By Jeffrey Overstreet
20. Star Trek (J.J. Abrams): Reinventing Star Trek, J. J. Abrams proves that he knows how to build an adventure movie that will last. What is more, he knows why the Star Trek films have always seemed disposable.
You can serve up standard-setting digital animation, but if you lack a script that sparks and smokes, and an ensemble cast with chemistry that commands our attention, your movie will evaporate when the credits roll.
At first I was aggravated by obvious plot holes, and I started to get snarky. Then I saw it again, and again, and had more fun each time. Every scene is infused with contagious enthusiasm and a love for the genre. Even the goofy guys in rubber alien suits are used to great effect. It’s so colorful, lively, and funny that it accomplished something I’d thought impossible: It made me eager to see future Star Trek movies.
19. Duplicity (Tony Gilroy): I thought Julia Roberts had disappeared, leaving only layers of makeup and collagen lip injections behind. But the real Roberts shows up in Duplicity, reminding me that she really is a natural leading lady. And her chemistry with Clive Owen is combustible.
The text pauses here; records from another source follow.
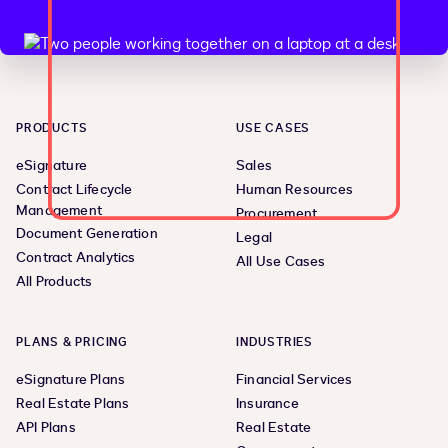
PRODUCTS
USE CASES
eSignature
Sales
Contract Lifecycle
Human Resources
Management
Procurement
Document Generation
Legal
Contract Analytics
All Use Cases
All Products
PLANS & PRICING
INDUSTRIES
eSignature Plans
Financial Services
Real Estate Plans
Insurance
API Plans
Real Estate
Roberts and Owen play competitive super-spies whose fierce battle of wits is complicated by—what a surprise!—love. As the warring corporate CEOs who hire them, Paul Giamatti and Tom Wilkinson go over the (balding) top. But that’s all part of the fun in this enthusiastic genre film.
There’s that word again—enthusiasm. Like Star Trek, Duplicity embraces its genre conventions and reminds us why the formula became popular in the first place. For all of its commentary on corporate enmity, it’s a romance at heart, asking whether love is even possible in a competitive marketplace. And it proves that Hollywood can still deliver classy, excess-free movies that engage the grey matter as much as the eyes.
18. The Maid (Sebastián Silva): The most delightfully unpredictable film I saw all year came from Chile.
Raquel (Catalina Saavedra) is a 41-year-old maid who has served an upper class family for decades. But the teenagers have grown old enough to contend with her, and she’s begun to suffer fainting spells. She’s losing her grip on order.
So, when the family begins hiring “extra help,” Raquel feels threatened and conspires to scare new maids away. Her attempts to regain solitary control are audacious, frightful, and hilarious. And yet, it becomes clear there’s more than jealousy at the root of her wicked strategies.
What follows is a story told with great tenderness and insight. Silva could easily have steered us to some shocking, tragic end. But the conclusion is as memorable for its modesty as for how very true it feels.
17. Goodbye Solo (Ramin Bahrani): Solo (Souleymane Sy Savane)—Goobye Solo’s main character—is the opposite of Taxi Driver’s Travis Bickle.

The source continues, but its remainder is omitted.